A broken apex seal usually takes out the housing, but if you have two faces making compression then maybe not. Any auto machine shop can grind your irons flat. Check for warping first. Discard warped irons.
Nitriding was not used in early engines. It would take 20 years of flying to tell the difference between Nitrided and not Nitrided. You can lap them yourself after grinding. Apply valve grinding compound to one iron and rub another iron on it. Keep the oil on it. Plan on a week end of hand work. There should be no shinny spots when you finish. I did this on all race engines I built. Even new irons. Makes a great surface for quick beak-in and and good for two years of racing at 9,600 RPM with better compression as engine time builds up. the high pressure car wash is required to get every particle of compound out. Since the engine will be a bit shorter, I put a chamfer on the front of the rear main bearing so it cannot touch the radius on the crank. Assemble as normal. Use solid corner seals. Set side seal end gap at just zero. One corner seal pushes one side seal around the engine.

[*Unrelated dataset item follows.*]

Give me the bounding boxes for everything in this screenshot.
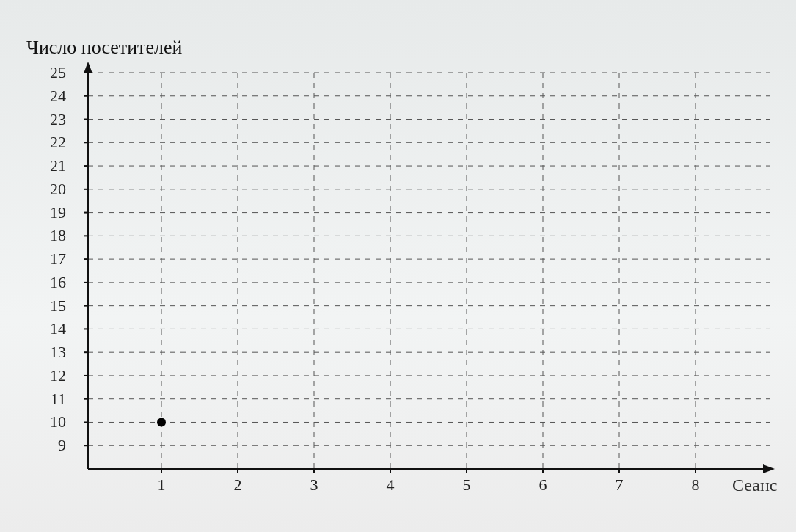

It will be wearing in the side seals quickly during a 2 hour fast idle break-in. If the corner seal and both adjacent side seals pop up after being compressed that is all of the clearance required. This design has dozens of places to loose compression. A warn engine with no compression will start if the engine is spun up fast enough. As in a push start for a car. Or two batteries in series for the starter on the dyno.
Our first race car was an RX-2 with a junk engine. It was a gift to us because of no start. I poured in 1/4 cup of engine oil and 1/2 a cup of hot coffee and get an instant start. A big cloud of smoke as well. Not a good idea for an airplane, but a demo of how robust the design actually is. If your rotors are good. Put them in a press and push on the gear to be sure it is set as deep in the rotor as far as it will go. I grind the index tab off of the new rotor bearings. I install the bearings with a pusher with a flange to stop the bearing perfectly. I heat the rotor and freeze the bearing. Wipe on the Red Locktite and press it home quickly. That index tab makes a bump on the inside of the bearing. Hit that with sanding drum on a Dremmel. (just a bit)

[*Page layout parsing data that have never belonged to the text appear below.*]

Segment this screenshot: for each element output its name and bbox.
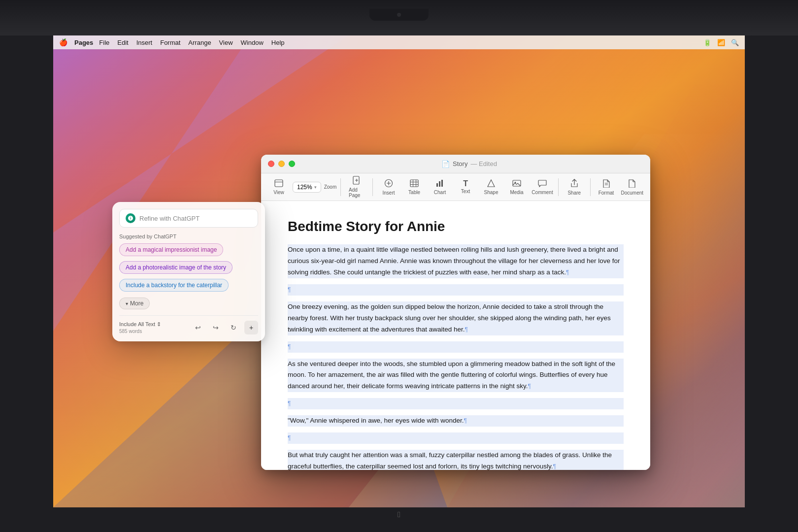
svg-rect-18 [436,183,438,187]
title-text: Story [453,160,467,167]
paragraph-4: "Wow," Annie whispered in awe, her eyes … [288,415,624,427]
app-name[interactable]: Pages [74,39,93,46]
insert-label: Insert [383,190,395,196]
add-page-icon [352,176,361,186]
document-toolbar-icon [628,179,636,189]
more-label: More [130,300,143,307]
suggested-by-label: Suggested by ChatGPT [119,233,258,239]
text-icon: T [463,180,468,188]
search-icon[interactable]: 🔍 [731,39,739,46]
shape-label: Shape [484,190,499,195]
title-subtitle: — Edited [470,160,497,167]
paragraph-2: One breezy evening, as the golden sun di… [288,301,624,335]
chatgpt-input-row[interactable]: Refine with ChatGPT [119,209,258,228]
svg-rect-5 [275,180,283,187]
format-label: Format [598,190,614,196]
media-icon [512,179,521,189]
toolbar-divider-2 [372,178,373,196]
comment-label: Comment [532,190,553,195]
view-label: View [273,190,284,195]
toolbar-format[interactable]: Format [595,177,618,198]
menu-view[interactable]: View [215,38,237,47]
toolbar-document[interactable]: Document [620,177,645,198]
document-title: Bedtime Story for Annie [288,219,624,234]
share-label: Share [567,190,581,196]
toolbar-divider-3 [558,178,559,196]
zoom-value: 125% [297,184,312,191]
menu-format[interactable]: Format [156,38,184,47]
add-page-label: Add Page [349,187,365,198]
word-count: 585 words [119,329,161,334]
include-all-text[interactable]: Include All Text ⇕ [119,321,161,328]
chart-label: Chart [434,190,446,195]
paragraph-break-4: ¶ [288,432,624,444]
text-label: Text [461,189,470,194]
paragraph-break-3: ¶ [288,398,624,409]
suggestions-container: Add a magical impressionist image Add a … [119,243,258,309]
undo-button[interactable]: ↩ [191,321,205,334]
suggestion-photorealistic[interactable]: Add a photorealistic image of the story [119,261,233,274]
panel-footer: Include All Text ⇕ 585 words ↩ ↪ ↻ + [119,315,258,334]
close-button[interactable] [268,161,274,167]
format-icon [602,179,610,189]
include-all-text-label: Include All Text ⇕ [119,321,161,328]
toolbar-text[interactable]: T Text [454,178,477,196]
window-controls [268,161,295,167]
footer-actions: ↩ ↪ ↻ + [191,321,258,334]
apple-logo:  [398,510,400,519]
toolbar-insert[interactable]: Insert [377,177,400,198]
toolbar-shape[interactable]: Shape [479,177,503,197]
toolbar-comment[interactable]: Comment [531,177,554,197]
menu-edit[interactable]: Edit [113,38,132,47]
zoom-control[interactable]: 125% ▾ [293,182,321,193]
chatgpt-logo [126,213,135,223]
more-button[interactable]: ▾ More [119,298,150,309]
paragraph-1: Once upon a time, in a quaint little vil… [288,244,624,278]
document-content: Bedtime Story for Annie Once upon a time… [261,201,650,470]
svg-marker-21 [488,180,495,187]
refresh-button[interactable]: ↻ [227,321,240,334]
chatgpt-input-placeholder: Refine with ChatGPT [139,215,252,222]
media-label: Media [510,190,523,195]
toolbar-share[interactable]: Share [563,177,586,198]
minimize-button[interactable] [278,161,285,167]
maximize-button[interactable] [289,161,295,167]
document-label: Document [621,190,643,196]
menu-help[interactable]: Help [267,38,289,47]
window-titlebar: 📄 Story — Edited [261,155,650,173]
chevron-down-icon: ▾ [126,301,128,306]
footer-left: Include All Text ⇕ 585 words [119,321,161,334]
chatgpt-panel: Refine with ChatGPT Suggested by ChatGPT… [112,202,265,341]
menu-insert[interactable]: Insert [133,38,157,47]
document-icon: 📄 [441,160,450,168]
add-button[interactable]: + [244,321,258,334]
view-icon [274,179,283,189]
toolbar-table[interactable]: Table [402,177,426,197]
toolbar-view[interactable]: View [267,177,291,197]
svg-rect-13 [410,180,418,187]
zoom-label: Zoom [324,184,337,190]
svg-rect-20 [441,180,443,187]
apple-menu[interactable]: 🍎 [59,38,67,46]
battery-icon: 🔋 [703,39,711,46]
window-title: 📄 Story — Edited [295,160,643,168]
paragraph-3: As she ventured deeper into the woods, s… [288,359,624,393]
zoom-arrow: ▾ [314,185,317,190]
insert-icon [384,179,393,189]
pages-window: 📄 Story — Edited View 125% ▾ Zoom [261,155,650,470]
wifi-icon: 📶 [717,39,725,46]
toolbar-media[interactable]: Media [505,177,529,197]
suggestion-backstory[interactable]: Include a backstory for the caterpillar [119,279,229,292]
redo-button[interactable]: ↪ [209,321,223,334]
paragraph-break-2: ¶ [288,341,624,353]
menu-file[interactable]: File [95,38,113,47]
menubar: 🍎 Pages File Edit Insert Format Arrange … [53,35,745,49]
toolbar-add-page[interactable]: Add Page [345,174,368,200]
toolbar-chart[interactable]: Chart [428,177,452,197]
svg-rect-6 [275,182,283,182]
menu-window[interactable]: Window [237,38,267,47]
suggestion-magical[interactable]: Add a magical impressionist image [119,243,223,256]
toolbar-divider-1 [340,178,341,196]
menu-arrange[interactable]: Arrange [184,38,215,47]
chart-icon [435,179,444,189]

I use 100 PSI oil pressure but aircraft need only 75-80 PSI up to 6,000 RPM. For steel Apex seal use axle grease to hold them in place during assembly. I like to keep the end piece of the apex seal on the end facing up where I can see it. The little buggers will fly across the shop and hide for months.
Use some cheap 30 weight fleet oil for 2 hour to 4 hour break-in. Then dump that oil and look inside the filter for bearing material. Probably a bit of sealant material but nothing else. Refill with RedLine 40 weight racing synthetic. Add 1 ounce of RedLine synthetic 2cycle oil for each gallon of fuel. Twice that for break-in.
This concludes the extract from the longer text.